Officials eye mental health proposals
By News-Argus Staff
Published in News on March 6, 2008 1:46 PM
After Gov. Mike Easley announced several initiatives Tuesday designed to shake up the mental health reforms begun in 2001, some local officials, including Eastpointe Director Ken Jones, voiced concern about the direction of the proposals -- namely those concerning the state's relationship with the local management entities.
However, other proposals, specifically those dealing with crisis care, are already gaining traction.
During his press conference, Easley called for the state General Assembly to appropriate about $40 million this year for the expansion of mobile crisis teams and to help provide more psychiatric beds in community hospitals.
The reason is because the shift to community-based mental health care has not eased the burden on the state's mental health hospitals as planned.
If anything, that burden has increased as patients in crisis, particularly on nights and weekends, show up at local emergency rooms and are then taken to the state institutions.
The goal of the mobile crisis teams is to intercept those people before they need that emergency care.
"That would benefit us, certainly," said Wayne Memorial director of public relations Amy Cain. "There certainly would be a benefit in mobile crisis teams in that they would help people in ways other than them being in the emergency departments.
"We're going to take care of them regardless of what they need, but our emergency department can't handle a large number of mental health patients showing up. We have to take care of the patients with physical needs."
Currently there are no crisis teams working in the Eastpointe catchment area of Wayne, Sampson, Lenoir and Duplin counties, although Jones said a contract is in place for a provider to soon begin serving Sampson -- the county he identified as having the highest need.
And, he added, as the resources become available, those teams will then spread to the other three counties. In the meantime, Eastpointe will continue to support on-call services.
"That will be a big help for us in that it should keep a significant number of consumers from being admitted here," Cherry Hospital Director Dr. Jack St. Clair said.
The problem is that Cherry, like the state's other institutions, consistently operates at capacity.
"We exceed our capacity regularly here because we have become the safety net, in great, part for the community," he said.
In the 65 days since the beginning of the year, Cherry has been at or over capacity for 49 of them.
To help alleviate the problem, the hospital does have diversion contracts with three private psychiatric hospitals in Wilmington, Raleigh and Jacksonville and is working on several others.
But having an expanded capacity for short-term acute patients at either those or at other local community hospitals like Wayne Memorial also would be beneficial, St.
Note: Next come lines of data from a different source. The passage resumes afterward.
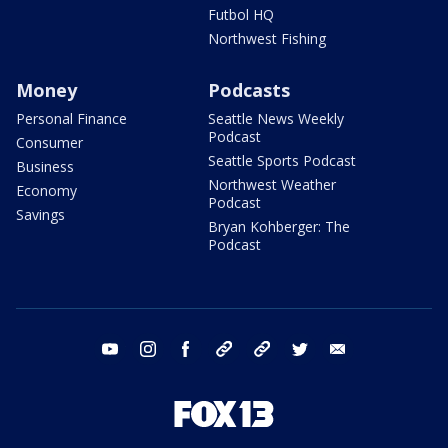
Futbol HQ
Northwest Fishing
Money
Podcasts
Personal Finance
Seattle News Weekly
Podcast
Consumer
Seattle Sports Podcast
Business
Northwest Weather
Economy
Podcast
Savings
Bryan Kohberger: The
Podcast
youtube
instagram
facebook
tiktok
threads
twitter
email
Clair said.
However, that also presents a whole new host of challenges.
On average, Wayne Memorial has 18 to 24 patients on its psychiatric floor -- near capacity. Ms. Cain also said that its outpatient provider -- Stoney Creek Behavioral Health -- consistently operates at or near full capacity.
"There's really not a whole lot of flexibility there," she said. "We're certainly in no position to double our amount of patients. We just don't have the space, and we don't have the staff."
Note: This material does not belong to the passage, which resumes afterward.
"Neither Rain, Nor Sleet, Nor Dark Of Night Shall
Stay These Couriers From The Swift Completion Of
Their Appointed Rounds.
The key, St. Clair said, will be for the state to possibly provide funding and other incentives for the local hospitals to make those adjustments.
"I certainly would support that," he said.
And he added that overall, he was supportive of the governor's direction Tuesday.
"I think it's good for us to look at all of our options and to consider what additional resources need to be put in place to offset the high admission rates in our psychiatric hospitals, because what I'm ending up with here are conditions that are not safe for patients or staff," he said.